O apetite chinês pelo milho — que é a base para adoçantes, amido e álcool, bem como ração para animais — esteve em plena vista em julho, quando o país comprou de uma tacada 21 milhões de bushels (um bushel equivale a 25,40 quilos) de milho nos EUA, mais do que o governo americano achava que compraria em um ano. O pedido surpreendeu o mercado — e bem quando a intensa onda de calor em julho derrubava a safra no meio-oeste americano. A China comprou outros 2,2 milhões de bushels de milho americano no começo deste mês.
A cotação do milho, que quase dobrou no último ano, subiu mais 1% na terça. O contrato futuro de milho para entrega em dezembro na Bolsa de Chicago subiu US$ 0,075, para US$ 7,275 o bushel.
A influência da China na demanda de milho mostra como a economia do país, que cresce a ritmo acelerado, vem reconfigurando o comércio mundial. A nação, com uma população de 1,3 bilhão de pessoas e que não para de crescer, tem sido um ator de peso em mercados de commodities nos últimos anos.
A China já compra cerca de 25% de toda a soja americana. Mas o súbito apetite de milho pegou muitos desprevenidos. A China, que por 15 anos — até o ano passado — não foi um importador líquido de milho, tem ela própria uma vasta produção do grão e por muitos anos lutou para ser autossuficiente. E, já que a China não revela os níveis de commodities mantidos em reservas estratégicas, resta ao mercado tentar adivinhar quanto mais o país precisará comprar.

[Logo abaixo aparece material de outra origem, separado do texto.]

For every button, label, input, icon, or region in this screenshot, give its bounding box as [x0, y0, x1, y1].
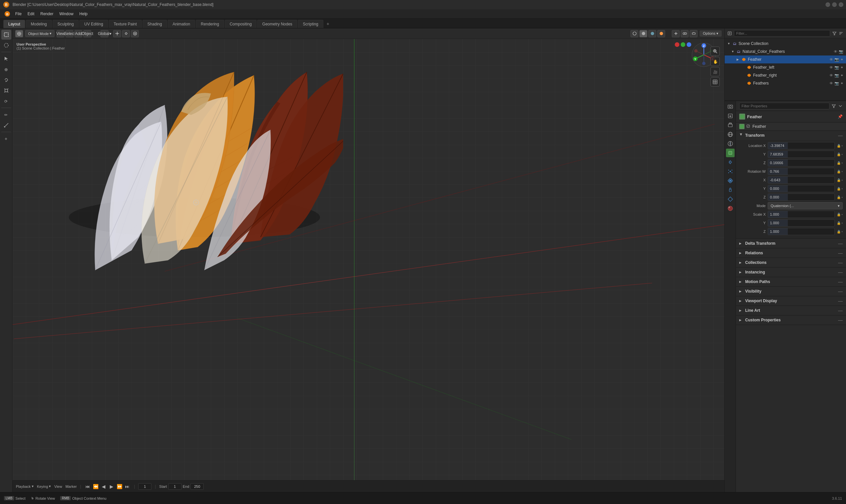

Muitos atribuem a demanda maior do que a esperada à crescente classe média chinesa, cujos hábitos estão mudando mais depressa do que previsto. À medida que enriquece, por exemplo, o chinês está comendo mais carne de porco. E o governo chinês pressiona produtores de suínos a adotar métodos ocidentais de criação, o que inclui aumentar o milho na ração. Além disso, o consumidor também quer sucos e outros produtos com adoçantes a base de milho: a Coca-Cola Co. disse que o volume na China subiu 21% no segundo trimestre.
Ma Liangfeng, um engenheiro aposentado de 69 anos que vive em Xangai, diz que o sortimento atual de produtos nos supermercados seria “impensável” 30 anos atrás. Naquela época, um artigo básico como a carne de porco era reservado para ocasiões especiais.
Nos EUA, muitos corretores e economistas veem essas últimas operações como sinal de que as vendas pelos EUA vão crescer tão rápido que de cinco a dez anos a China poderia ser o maior país comprador de milho americano, destronando o Japão, que comprou cerca de 610 milhões de bushels de milho dos EUA no ano passado. “Para nós, é o ponto de inflexão”, diz Brian Schouvieller, executivo de comercialização de grãos na CHS Inc., maior cooperativa controlada por produtores nos EUA. “Acreditamos que, a partir de agora, a China passará a comprar sempre”.
Verdade seja dita, executivos no mundo ocidental se equivocaram antes sobre o apetite chinês por milho estrangeiro. O aumento súbito de pedidos da China em meados da década de 1990 gerou a expectativa de uma explosão no comércio para agricultores americanos. Mas foi só um surto.
Na província oriental de Zhejiang, o produtor Qian Fanghua tem hoje 2.000 suínos; quatro anos atrás, eram menos de 200 animais. Para alimentá-los, é preciso cerca de 4 toneladas de ração a base de milho por dia. Sua crescente produção, e outras espalhadas pelo país, é uma das razões para a cotação interna do milho ter subido tanto — a ponto de fazer o milho americano parecer barato.